WHAT NEEDS TO BE DONE: Once every line containing "会员爆客" has been counted, report the total for the data and nothing else.

== Segment start ==

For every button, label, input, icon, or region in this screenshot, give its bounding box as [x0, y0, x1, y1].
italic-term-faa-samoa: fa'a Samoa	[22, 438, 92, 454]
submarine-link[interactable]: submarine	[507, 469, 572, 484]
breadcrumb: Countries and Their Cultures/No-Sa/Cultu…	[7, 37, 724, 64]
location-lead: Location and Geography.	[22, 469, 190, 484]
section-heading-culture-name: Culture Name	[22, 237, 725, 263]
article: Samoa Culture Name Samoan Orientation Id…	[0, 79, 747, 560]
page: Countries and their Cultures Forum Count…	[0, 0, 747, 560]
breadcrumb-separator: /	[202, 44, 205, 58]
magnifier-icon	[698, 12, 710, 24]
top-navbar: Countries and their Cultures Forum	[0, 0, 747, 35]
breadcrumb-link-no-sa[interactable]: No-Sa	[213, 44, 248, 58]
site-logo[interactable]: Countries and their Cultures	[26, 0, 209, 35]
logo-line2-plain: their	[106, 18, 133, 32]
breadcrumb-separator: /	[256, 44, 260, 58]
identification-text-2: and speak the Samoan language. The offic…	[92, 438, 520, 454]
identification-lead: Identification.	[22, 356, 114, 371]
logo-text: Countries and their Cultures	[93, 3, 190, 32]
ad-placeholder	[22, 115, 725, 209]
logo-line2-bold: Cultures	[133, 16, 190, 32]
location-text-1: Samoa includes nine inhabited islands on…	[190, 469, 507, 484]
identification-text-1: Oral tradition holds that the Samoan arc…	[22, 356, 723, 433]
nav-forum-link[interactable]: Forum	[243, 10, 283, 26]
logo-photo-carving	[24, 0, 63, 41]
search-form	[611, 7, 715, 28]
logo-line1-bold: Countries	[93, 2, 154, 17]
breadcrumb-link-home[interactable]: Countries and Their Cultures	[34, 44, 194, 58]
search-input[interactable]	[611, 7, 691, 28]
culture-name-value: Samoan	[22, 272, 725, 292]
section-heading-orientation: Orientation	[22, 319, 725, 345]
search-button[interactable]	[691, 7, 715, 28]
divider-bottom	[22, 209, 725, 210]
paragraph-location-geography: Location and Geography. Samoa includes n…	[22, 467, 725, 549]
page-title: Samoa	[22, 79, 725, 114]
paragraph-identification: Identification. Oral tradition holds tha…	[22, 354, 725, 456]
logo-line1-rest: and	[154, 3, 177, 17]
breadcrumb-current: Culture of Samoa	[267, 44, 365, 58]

== Segment end ==
== Segment start ==

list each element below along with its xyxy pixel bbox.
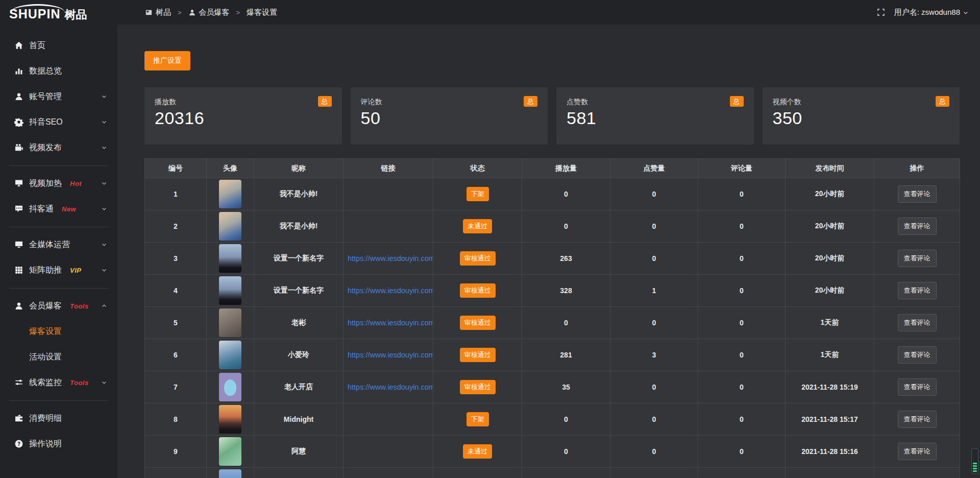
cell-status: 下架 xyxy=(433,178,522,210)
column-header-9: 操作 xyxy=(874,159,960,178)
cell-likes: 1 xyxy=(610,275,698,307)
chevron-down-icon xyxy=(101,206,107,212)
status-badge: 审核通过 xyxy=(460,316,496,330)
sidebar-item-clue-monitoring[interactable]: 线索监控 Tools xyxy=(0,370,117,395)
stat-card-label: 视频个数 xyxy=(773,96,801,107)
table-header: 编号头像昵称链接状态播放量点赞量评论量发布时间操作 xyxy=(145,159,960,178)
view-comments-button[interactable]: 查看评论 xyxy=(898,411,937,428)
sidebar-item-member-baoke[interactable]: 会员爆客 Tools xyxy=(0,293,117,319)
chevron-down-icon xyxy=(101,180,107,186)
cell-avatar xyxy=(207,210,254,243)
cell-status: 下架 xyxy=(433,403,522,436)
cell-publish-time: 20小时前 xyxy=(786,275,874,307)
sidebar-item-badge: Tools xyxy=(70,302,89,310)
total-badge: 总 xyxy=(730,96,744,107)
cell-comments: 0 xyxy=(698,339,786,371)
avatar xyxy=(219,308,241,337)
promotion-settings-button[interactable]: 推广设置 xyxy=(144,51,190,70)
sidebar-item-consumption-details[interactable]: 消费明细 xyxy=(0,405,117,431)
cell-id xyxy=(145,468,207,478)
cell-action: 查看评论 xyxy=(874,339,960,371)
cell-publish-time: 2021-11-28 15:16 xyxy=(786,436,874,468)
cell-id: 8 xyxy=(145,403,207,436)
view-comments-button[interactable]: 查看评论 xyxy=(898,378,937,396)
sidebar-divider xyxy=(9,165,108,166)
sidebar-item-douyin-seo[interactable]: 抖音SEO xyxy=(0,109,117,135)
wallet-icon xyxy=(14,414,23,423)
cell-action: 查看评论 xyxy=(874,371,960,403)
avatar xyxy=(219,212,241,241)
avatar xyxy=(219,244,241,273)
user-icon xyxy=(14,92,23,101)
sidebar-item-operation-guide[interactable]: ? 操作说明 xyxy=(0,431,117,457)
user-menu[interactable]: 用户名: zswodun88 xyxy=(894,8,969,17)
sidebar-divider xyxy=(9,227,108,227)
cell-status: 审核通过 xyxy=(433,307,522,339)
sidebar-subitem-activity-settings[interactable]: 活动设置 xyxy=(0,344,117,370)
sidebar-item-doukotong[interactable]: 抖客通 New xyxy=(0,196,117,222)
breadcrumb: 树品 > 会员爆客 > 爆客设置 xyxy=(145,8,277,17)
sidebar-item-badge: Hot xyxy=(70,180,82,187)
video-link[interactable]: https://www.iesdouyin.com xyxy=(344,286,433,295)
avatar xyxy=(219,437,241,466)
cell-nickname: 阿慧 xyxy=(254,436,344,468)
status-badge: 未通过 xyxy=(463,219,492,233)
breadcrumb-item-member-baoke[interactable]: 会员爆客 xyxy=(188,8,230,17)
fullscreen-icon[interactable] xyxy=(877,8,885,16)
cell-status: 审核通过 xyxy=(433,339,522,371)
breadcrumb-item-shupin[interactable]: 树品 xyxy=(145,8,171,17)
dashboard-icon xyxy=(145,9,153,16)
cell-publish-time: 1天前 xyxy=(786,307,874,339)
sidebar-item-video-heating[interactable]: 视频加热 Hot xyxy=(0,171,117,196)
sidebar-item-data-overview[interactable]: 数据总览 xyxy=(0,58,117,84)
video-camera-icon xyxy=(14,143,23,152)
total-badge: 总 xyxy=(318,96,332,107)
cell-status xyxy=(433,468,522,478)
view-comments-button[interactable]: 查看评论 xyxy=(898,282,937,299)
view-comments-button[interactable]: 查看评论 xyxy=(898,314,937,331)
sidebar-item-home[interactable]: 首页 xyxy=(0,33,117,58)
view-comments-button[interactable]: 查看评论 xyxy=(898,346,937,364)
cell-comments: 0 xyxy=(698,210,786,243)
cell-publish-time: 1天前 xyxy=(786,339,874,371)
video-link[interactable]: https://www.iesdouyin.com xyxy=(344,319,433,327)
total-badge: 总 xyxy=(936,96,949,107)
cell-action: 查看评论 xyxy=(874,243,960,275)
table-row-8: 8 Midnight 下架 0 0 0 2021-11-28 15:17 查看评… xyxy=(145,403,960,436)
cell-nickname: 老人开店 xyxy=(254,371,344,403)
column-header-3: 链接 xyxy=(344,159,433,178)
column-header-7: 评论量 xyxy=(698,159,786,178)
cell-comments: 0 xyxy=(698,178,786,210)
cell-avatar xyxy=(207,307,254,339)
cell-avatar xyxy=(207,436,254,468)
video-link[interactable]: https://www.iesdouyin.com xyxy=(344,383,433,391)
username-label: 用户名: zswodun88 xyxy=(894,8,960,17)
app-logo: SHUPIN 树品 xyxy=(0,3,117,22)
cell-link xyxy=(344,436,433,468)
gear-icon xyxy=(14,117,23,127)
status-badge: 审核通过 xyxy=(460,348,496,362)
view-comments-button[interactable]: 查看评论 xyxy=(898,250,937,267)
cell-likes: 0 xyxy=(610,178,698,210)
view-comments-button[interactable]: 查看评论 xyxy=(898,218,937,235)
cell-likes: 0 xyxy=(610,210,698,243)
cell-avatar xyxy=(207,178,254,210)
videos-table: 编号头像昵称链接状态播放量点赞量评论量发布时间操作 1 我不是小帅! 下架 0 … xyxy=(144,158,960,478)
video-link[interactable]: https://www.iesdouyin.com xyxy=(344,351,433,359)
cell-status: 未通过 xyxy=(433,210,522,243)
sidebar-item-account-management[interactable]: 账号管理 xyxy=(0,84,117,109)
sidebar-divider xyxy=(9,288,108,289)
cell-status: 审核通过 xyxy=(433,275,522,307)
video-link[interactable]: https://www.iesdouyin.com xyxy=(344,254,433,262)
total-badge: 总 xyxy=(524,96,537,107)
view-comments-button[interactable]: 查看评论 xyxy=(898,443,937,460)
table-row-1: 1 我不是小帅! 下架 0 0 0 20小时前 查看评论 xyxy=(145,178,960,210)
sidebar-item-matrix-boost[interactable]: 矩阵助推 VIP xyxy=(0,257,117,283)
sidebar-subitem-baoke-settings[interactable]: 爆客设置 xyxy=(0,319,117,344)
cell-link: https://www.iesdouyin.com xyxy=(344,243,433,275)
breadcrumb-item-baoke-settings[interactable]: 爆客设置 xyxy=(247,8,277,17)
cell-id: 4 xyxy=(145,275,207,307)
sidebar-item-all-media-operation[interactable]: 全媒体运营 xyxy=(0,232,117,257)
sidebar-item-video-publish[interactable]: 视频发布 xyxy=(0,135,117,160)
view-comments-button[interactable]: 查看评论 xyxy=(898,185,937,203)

== Segment end ==

YOUR SOLUTION: 3